В полосе тени под стеной медленно, почти незаметно приближалась к нам фигура, и, вглядевшись, я различил бурку и ружье.
– Часовой, – тихо сказал Летучий, – сейчас будет морочить голову, чтобы лягали спать. Обругаю уж я его зато, мое почтение!
Это и был часовой. Он подходил осторожно и с остановками и, судя по движениям ружья, поворачивался и оглядывался.
– Чего он вертится? – встревоженно проронил Летучий, и меня тоже охватила тревога.
В самом деле, зачем он к нам подбирался? Что ему нужно было?
Он пошел решительнее, хотя все же медленно, и вдруг стал молча и неподвижно в десяти шагах от моего окна. Он был весь в тени, лица я не видел, только острие штыка попало под лунный свет и блестело.
Мы оба ждали, насторожившись и затаив дыхание, – так был необычно странен этот часовой, подкравшийся к нам ночью и остановившийся неподвижно перед моими окнами, – и меня охватило напряженное внимание, точно я ждал, что сейчас он произнесет сокровенное и важное.
И вот он всколыхнулся и заговорил робко и просто:
– Не спите, землячки? Со Светлым праздником вас. Христосе воскресе. Вот как в городе колокола гуляют – слышно вам?
– Воистину воскресе, землячок, – отозвался Летучий тоже просто и робко, – и вас с праздником.

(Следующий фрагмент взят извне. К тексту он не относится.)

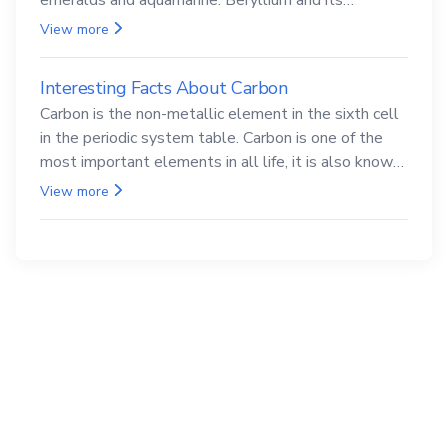
compounds are both carcinogenic.
View more
Interesting Facts About Carbon
Carbon is the non-metallic element in the sixth cell
in the periodic system table. Carbon is one of the
most important elements in all life, it is also known
as the back.
View more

Часовой медленно огляделся, потоптался, опустил приклад к земле, повел плечами и сказал:
– Звездочек сколько набежало. Все на параде. Разукрасил Господь Бог небеса на эту ночь, чтоб уж оно, значит, было, как следует быть.

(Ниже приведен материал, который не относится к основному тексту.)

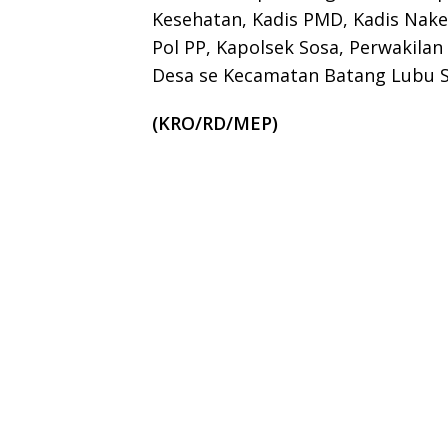
Kesehatan, Kadis PMD, Kadis Nake
Pol PP, Kapolsek Sosa, Perwakila
Desa se Kecamatan Batang Lubu 
(KRO/RD/MEP)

– Да, – отозвался я, – ночь хорошая.
И опять он повел плечами, потоптался, кашлянул тихо и, вскидывая ружье и оглядываясь, проговорил:
– Пойду… Еще увидят. Прощения просим, землячки, – чтобы вам, значит, Христовой милостью поскорее отсюда выбраться.

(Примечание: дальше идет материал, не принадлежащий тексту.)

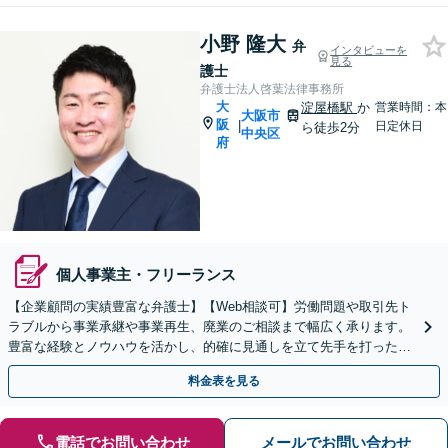
小野 隆大
弁
インタビューを
見る
護士
弁護士法人啓葉法律事務所
大
淀屋橋駅
か
営業時間：本
大阪市
阪
|
日定休日
ら徒歩2分
中央区
府
個人事業主・フリーランス
【企業顧問の実績豊富な弁護士】【Web相談可】労働問題や取引先ト
ラブルから事業承継や事業再生、廃業のご相談まで幅広く承ります。
豊富な経験とノウハウを活かし、的確に見通しを立て先手を打った対
応が強みです。顧問契約の実績も多数あり【淀屋橋2分】
料金表を見る
電話でお問い合わせ
メールでお問い合わせ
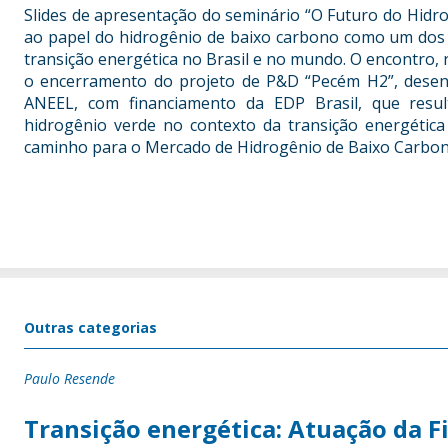
Slides de apresentação do seminário “O Futuro do Hidro
ao papel do hidrogênio de baixo carbono como um dos 
transição energética no Brasil e no mundo. O encontro, 
o encerramento do projeto de P&D “Pecém H2”, dese
ANEEL, com financiamento da EDP Brasil, que resul
hidrogênio verde no contexto da transição energétic
caminho para o Mercado de Hidrogênio de Baixo Carbono
Outras categorias
Paulo Resende
Transição energética: Atuação da F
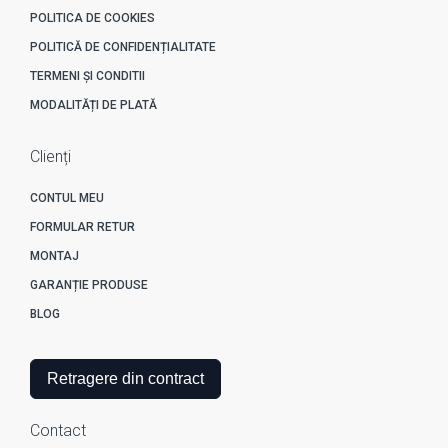
POLITICA DE COOKIES
POLITICĂ DE CONFIDENȚIALITATE
TERMENI ȘI CONDITII
MODALITĂȚI DE PLATĂ
Clienți
CONTUL MEU
FORMULAR RETUR
MONTAJ
GARANȚIE PRODUSE
BLOG
Retragere din contract
Contact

– Погоди, милый, – тихо остановил Летучий. – Сослужи службу. У меня телефон застрял на фонаре: жаль, хороший был телефон. Отцепи, братец, штыком и передай ему. А?
Часовой, почти не шевелясь, огляделся по всем сторонам, потом всмотрелся в фонарь, подошел, осторожно ступая, и поднял ружье. Стекло тихонько звякнуло.
– Держите.
Веревка очутилась у меня в руке, я мгновенно втянул к себе коробочку.
– Спасибо, земляк, – почти прошептал Летучий, словно задыхаясь, – дай тебе Бог всего хорошего.
– Просим прощенья.
И бурка с силуэтом ружья на плече медленно и осторожно стала уходить в черную тень высокого корпуса.
– Жебрик?
– Я.
– Читайте, что там.
Я стал читать. Это было написано палочкой от свинцовой чайной бумаги на засаленном клочке.
Я прочел, и сложил письмо, и сунул опять в коробочку, и спрятал в подушку. А Летучий не отзывался.
Я спросил нерешительно:
– Летучий?
Силуэт его шелохнулся, но он не ответил.
Мне видно было, как он сидел, скорчившись в оранжевом квадрате окна, пропустив руки наружу и сцепившись пальцами.
Ночь прибывала, напоенная мягкими отзвуками перезвона, вся как будто влажная лунным светом, гудел город, и море где-то шумело, и все же было так тихо, что еще мгновение – казалось мне – и к нам вот-вот донесется слабый треск – кашель Маруси.